Archive for wayne coyne

The Flaming Lips – Dark Side of the Moon

Posted in Music with tags , , , , , , , , on September 23, 2012 by David McInerny

Attempting to play a legendary band’s entire epic album was something of taboo in days past, but Dark Star Orchestra’s treatment of the Grateful Dead’s most famous live shows, and Phish’s rendition of Quadrophenia showed that it could be done. Nonetheless, tripping over the eclectic Oklahoman’s – The Flaming Lips – tackling Dark Side of the Moon gave me pause, and prompted several complete listens over the past few weeks as well.

It’s a serious success. In macro terms I would describe it this way: I’m a huge Pink Floyd fan, going back to the Syd Barrett days of the late ’60’s up through and including the post-Waters work of the mid – ’80’s. I still love pulling out Meddle, Saucerful of Secrets, Animals, The Final Cut, you name it, but … I rarely play Dark Side these days. It’s not that I don’t adore it; it’s just that it was so overplayed in my youth, and continues to be a rock staple with my sons, that I rarely feel the need to listen to it again. TFL’s version (2010) has awoken me to the genius of the music again. I haven’t been this excited about Dark Side since I first heard it on 8-track being driven to high school by my sister and her future (and present) husband.

The Lips are faithful to the songs as well as the mood, including the between-song bits of “wisdom” that were written and read by Pink Floyd’s crew and employees of Abbey Road Studio on the original album (“I’m mad, I’ve always been mad…). Wayne Coyne’s vocals are sympathetic to both David Gilmour’s smooth lead as well as Roger Water’s haunting voice, but the guitar playing and treatments are modern, eschewing the slick production of Gilmour’s style and implementing an edgy urgency that is all Flaming Lips. There is a lovely dark-chocolate chunk of a bass line that opens “Breathe” and runs all through “side one,” coaxing the listener, somehow sacrilegiously, to get up and move.

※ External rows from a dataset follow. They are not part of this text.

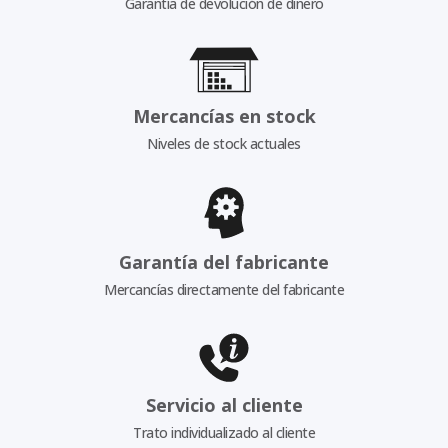
Garantía de devolución de dinero
Mercancías en stock
Niveles de stock actuales
Garantía del fabricante
Mercancías directamente del fabricante
Servicio al cliente
Trato individualizado al cliente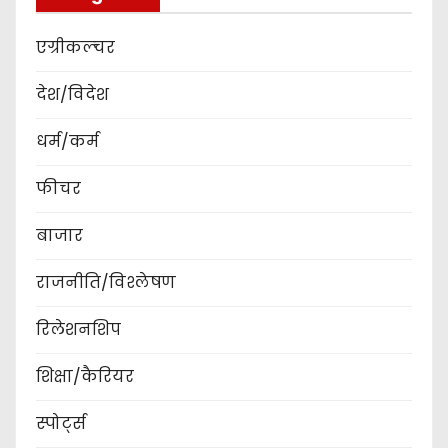
एग्रीकल्चर
देश/विदेश
धर्म/कर्म
फीचर
बाजार
राजनीति/विश्लेषण
रिलेशनशिप
शिक्षा/कैरियर
स्पोर्ट्स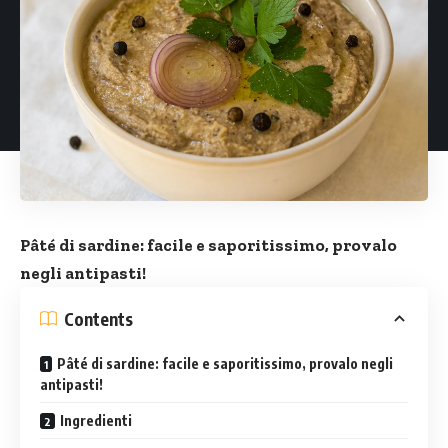
Pâté di sardine: facile e saporitissimo, provalo
negli antipasti!
Contents
Pâté di sardine: facile e saporitissimo, provalo negli
antipasti!
Ingredienti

Coyne also slips in a sonic salute to a few other more obscure Pink Floyd songs along the way, including “Careful with that Axe, Eugene,” “Alan’s Psychedelic Breakfast,” and “Several Species of Small Furry Animals Gathered Together in a Cave and Grooving with a Pict.” I’ll let you find them (hint – use headphones, but why wouldn’t you with Dark Side of the Moon?). I’m impressed with this disc, and when I read recently that the band is now toying with early King Crimson music well, stay posted.